Currently, I have several test files being executed that all require using a dask client that is being setup via a PyTest fixture:
from dask.distributed import Client, LocalCluster
import pytest
@pytest.fixture(scope="module")
def dask_client():
cluster = LocalCluster(n_workers=2, threads_per_worker=2)
client = Client(cluster)
yield client
# teardown
client.close()
cluster.close()
This exists at the top of each test file and then, the dask_client is accessed with:
def test_one(dask_client):
...
def test_two(dask_client):
...
def test_three(dask_client):
...
Based on my reading of the PyTest documentation, it is my understanding that the dask_client is created once at the start of the execution of the test file (with scope="module"), each test within the test file is executed, and then the dask_client is torn down before the next test file (that also requires a dask_client) does the same thing.
Since the LocalCluster is initially setup with n_workers=2, threads_per_worker=2, I naively expected the maximum number of cores to be 2 and the number of threads per core to also be 2. However, according to the Activity Monitor on my 13" Macbook Pro, I see the number of threads climb to 16 for one process:

Note that I don't have any other Python processes running. All of the Python processes shown in the image appear to be the result of tests starting/stopping and the dask_client tear down is catching up. However, occasionally, by simply re-running the exact same test suite multiple times, we'll encounter a CancelledError:
../../miniconda3/lib/python3.7/site-packages/distributed/client.py:1885: in gather
asynchronous=asynchronous,
../../miniconda3/lib/python3.7/site-packages/distributed/client.py:767: in sync
self.loop, func, *args, callback_timeout=callback_timeout, **kwargs
../../miniconda3/lib/python3.7/site-packages/distributed/utils.py:345: in sync
raise exc.with_traceback(tb)
../../miniconda3/lib/python3.7/site-packages/distributed/utils.py:329: in f
result[0] = yield future
_ _ _ _ _ _ _ _ _ _ _ _ _ _ _ _ _ _ _ _ _ _ _ _ _ _ _ _ _ _ _ _ _ _ _ _ _ _ _ _ _ _ _ _ _ _ _ _ _ _ _ _ _ _ _ _ _ _ _ _ _ _ _ _ _ _ _ _ _ _ _ _ _ _ _ _
self = <tornado.gen.Runner object at 0x1c27e07860>
def run(self) -> None:
"""Starts or resumes the generator, running until it reaches a
yield point that is not ready.
"""
if self.running or self.finished:
return
try:
self.running = True
while True:
future = self.future
if future is None:
raise Exception("No pending future")
if not future.done():
return
self.future = None
try:
exc_info = None
try:
> value = future.result()
E concurrent.futures._base.CancelledError
../../miniconda3/lib/python3.7/site-packages/tornado/gen.py:735: CancelledError
!!!!!!!!!!!!!!!!!!!!!!!!!!!!!!!!!!!!!!!!!!!!!!!!!!!!!!!!!!!!!! stopping after 1 failures !!!!!!!!!!!!!!!!!!!!!!!!!!!!!!!!!!!!!!!!!!!!!!!!!!!!!!!!!!!!!!!
============================================================ 1 failed, 175 passed in 52.44s ============================================================
Error: pytest encountered exit code 1
Based on my past experience, a CancelledError is common when running a distributed cluster and when there are differences in Python packages installed.
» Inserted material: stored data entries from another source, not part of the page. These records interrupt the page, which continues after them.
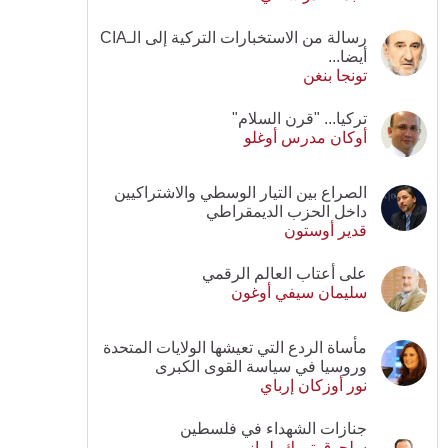
رسالة من الاستخبارات التركية إلى الـCIA
أيضا...
تونجا بنغن
تركيا... "قرن السلام"
أوكان مدرس أوغلو
الصراع بين التيار الوسطي والاشتراكيين
داخل الحزب الديمقراطي
قدير أوستون
على أعتاب العالم الرقمي
سليمان سيفي أوغون
مأساة الردع التي تعيشها الولايات المتحدة
وروسيا في سياسة القوى الكبرى
نور أوزكان إرباي
جنازات الشهداء في فلسطين
سلجوق تورك يلماز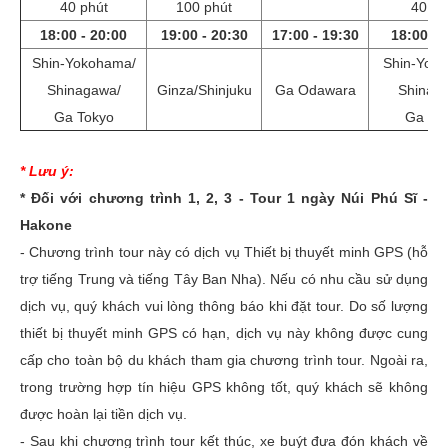
40 phút
100 phút
40 ph
18:00 - 20:00
19:00 - 20:30
17:00 - 19:30
18:00 - 
Shin-Yokohama/
Shin-Yok
Shinagawa/
Ginza/Shinjuku
Ga Odawara
Shinag
Ga Tokyo
Ga To
* Lưu ý:
* Đối với chương trình 1, 2, 3 - Tour 1 ngày Núi Phú Sĩ -
Hakone
- Chương trình tour này có dịch vụ Thiết bị thuyết minh GPS (hỗ
trợ tiếng Trung và tiếng Tây Ban Nha). Nếu có nhu cầu sử dụng
dịch vụ, quý khách vui lòng thông báo khi đặt tour. Do số lượng
thiết bị thuyết minh GPS có hạn, dịch vụ này không được cung
cấp cho toàn bộ du khách tham gia chương trình tour. Ngoài ra,
trong trường hợp tín hiệu GPS không tốt, quý khách sẽ không
được hoàn lại tiền dịch vụ.
- Sau khi chương trình tour kết thúc, xe buýt đưa đón khách về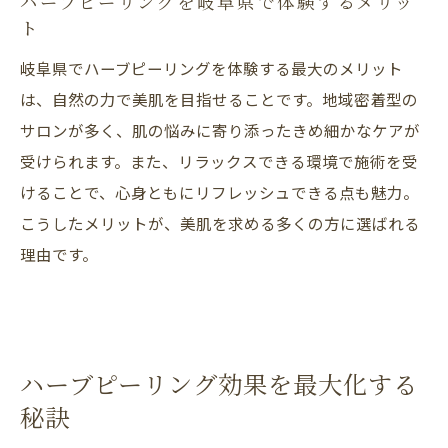
ハーブピーリングを岐阜県で体験するメリッ
ト
岐阜県でハーブピーリングを体験する最大のメリット
は、自然の力で美肌を目指せることです。地域密着型の
サロンが多く、肌の悩みに寄り添ったきめ細かなケアが
受けられます。また、リラックスできる環境で施術を受
けることで、心身ともにリフレッシュできる点も魅力。
こうしたメリットが、美肌を求める多くの方に選ばれる
理由です。
ハーブピーリング効果を最大化する
秘訣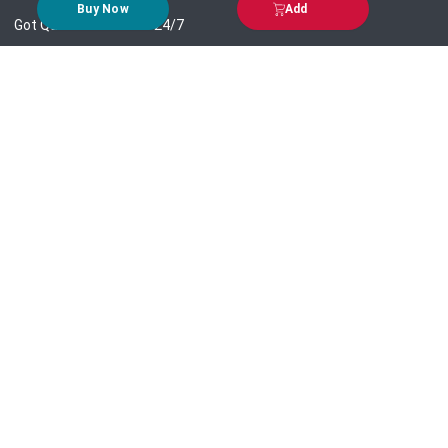
Buy Now
Add
Got Question? Call us 24/7
09639-333444
Information
Customer Service
Order Process
About Us
Campaign Update
Returns & Refunds
News & Events
Terms & Conditions
Support & Helpline
Jachai Career Club
EMI Policy
Privacy Policy
Get in Touch
69/E, Green road, Panthapath, Dhaka-1215.
+880 9639-333444
support@jachai.com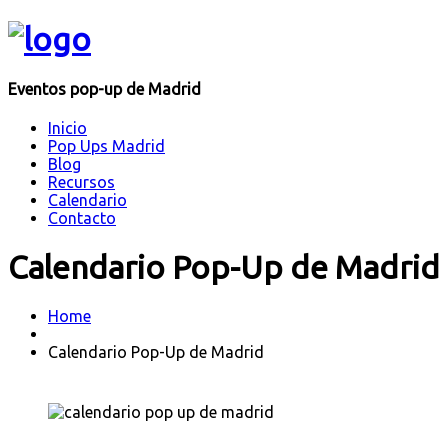
Eventos pop-up de Madrid
Inicio
Pop Ups Madrid
Blog
Recursos
Calendario
Contacto
Calendario Pop-Up de Madrid
Home
Calendario Pop-Up de Madrid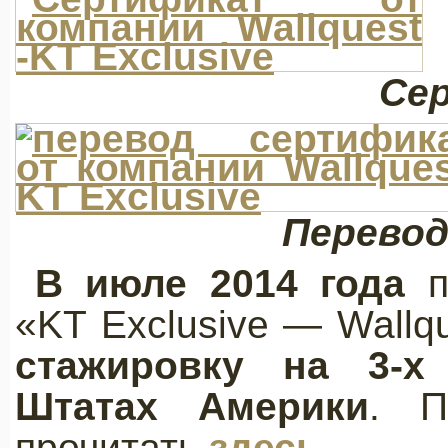
Се
Перево
В июле 2014 года
п
«KT Exclusive — Wallq
стажировку на 3-х
Штатах Америки
. П
прочитать
здесь.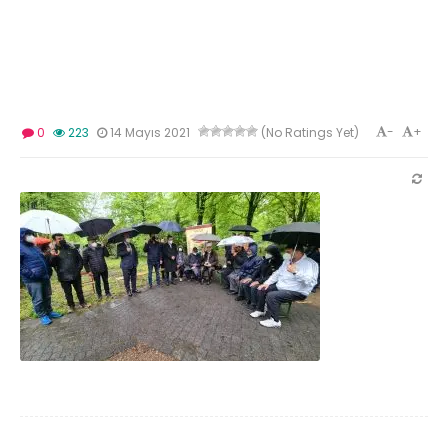
-
+
0
223
14 Mayıs 2021
(No Ratings Yet)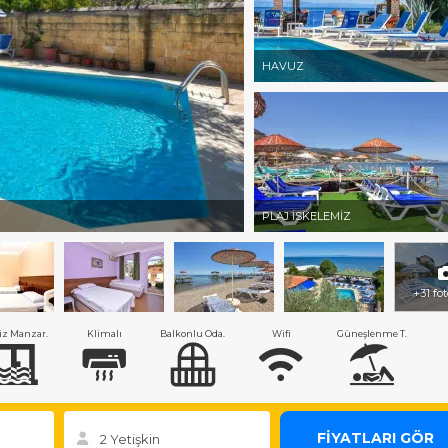
HAVUZ
PLAJ İSKELEMİZ
+31 fo
iz Manzar.
Klimalı
Balkonlu Oda.
Wifi
Güneşlenme T.
FİYATLARI GÖR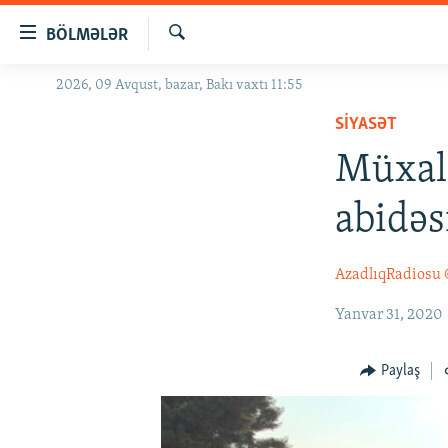
Keçid
BÖLMƏLƏR
linkləri
Axtar
Əsas
2026, 09 Avqust, bazar, Bakı vaxtı 11:55
GÜNDƏM
məzmuna
SIYASƏT
#İZAHLA
qayıt
Əsas
Müxal
KORRUPSIOMETR
naviqasiyaya
#ƏSLINDƏ
qayıt
abidəs
Axtarışa
FƏRQƏ BAX
keç
QANUNI DOĞRU
AzadlıqRadiosu
ARAŞDIRMA
Yanvar 31, 2020
MULTIMEDIA
Paylaş
RADIO ARXIV
VIDEO
HAQQIMIZDA
FOTOQALEREYA
OXU ZALI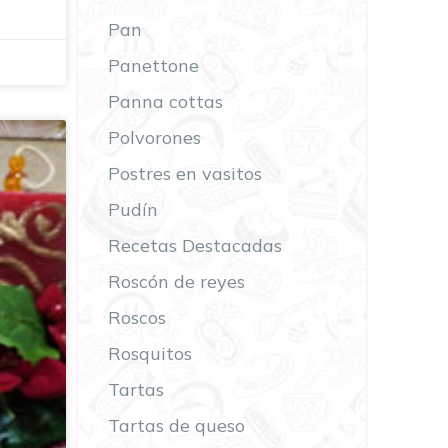
Pan
Panettone
Panna cottas
Polvorones
Postres en vasitos
Pudín
Recetas Destacadas
Roscón de reyes
Roscos
Rosquitos
Tartas
Tartas de queso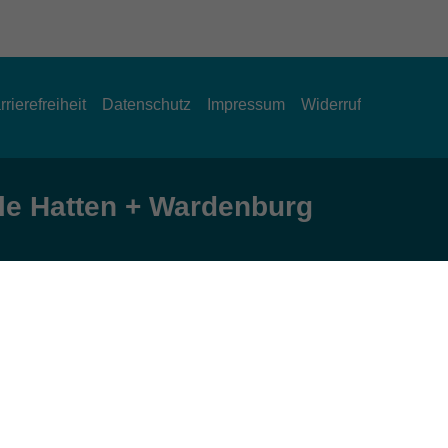
rrierefreiheit
Datenschutz
Impressum
Widerruf
e Hatten + Wardenburg
Öffnungszeiten
Montag und Donnerstag:
9:00 bis 12:30 Uhr und 15:00 bis 17:00 Uhr
Dienstag, Mittwoch und Freitag:
9:00 bis 12:30 Uhr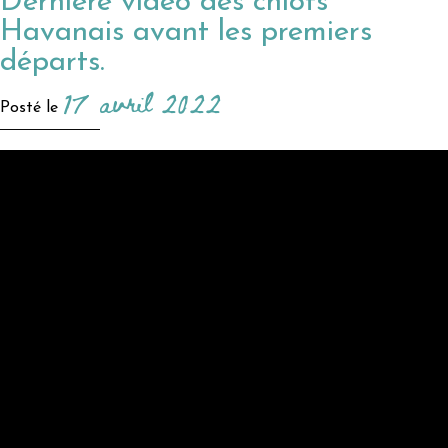
Dernière vidéo des chiots
Havanais avant les premiers
départs.
17 avril 2022
Posté le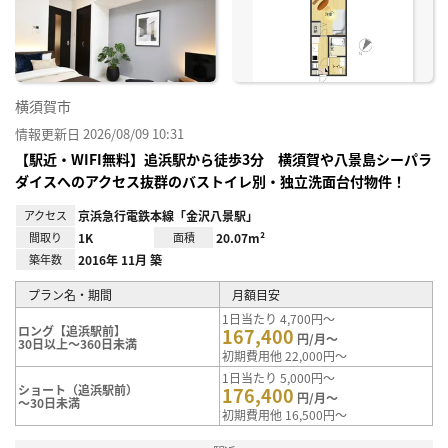
り登
録
横須賀市
情報更新日 2026/08/09 10:31
【駅近・WIFI無料】追浜駅から徒歩3分 横須賀や八景島シーパラ
ダイスへのアクセス抜群のバストイレ別・独立洗面台付物件！
アクセス
京浜急行電鉄本線「金沢八景駅」
間取り
1K
面積
20.07m²
築年数
2016年 11月 築
プラン名・期間
月額目安
1日当たり 4,700円～
ロング【追浜駅前】
167,400
円/月～
30日以上～360日未満
初期費用他 22,000円～
1日当たり 5,000円～
ショート（追浜駅前）
176,400
円/月～
～30日未満
初期費用他 16,500円～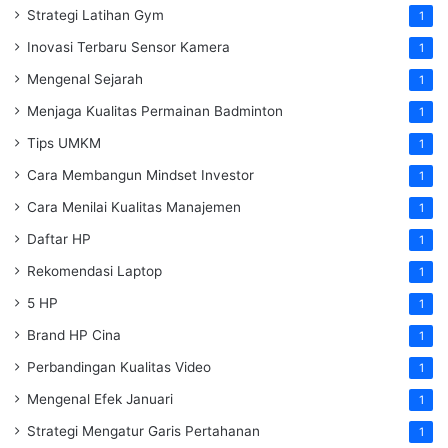
Strategi Latihan Gym
1
Inovasi Terbaru Sensor Kamera
1
Mengenal Sejarah
1
Menjaga Kualitas Permainan Badminton
1
Tips UMKM
1
Cara Membangun Mindset Investor
1
Cara Menilai Kualitas Manajemen
1
Daftar HP
1
Rekomendasi Laptop
1
5 HP
1
Brand HP Cina
1
Perbandingan Kualitas Video
1
Mengenal Efek Januari
1
Strategi Mengatur Garis Pertahanan
1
However, in this case, we are running a LocalCluster and it appears that all of the resources are being used up and tornado is hanging. Again, the CancelledError happens sporadically when I re-run the exact same test suite multiple times.
I'm guessing that I'm doing things incorrectly or my assumptions are incorrect. Is there a correct/proper way to use Dask LocalCluster with PyTest so that all tests are limited to only 2 cores and 2 threads per core (instead of getting up to 16 threads)?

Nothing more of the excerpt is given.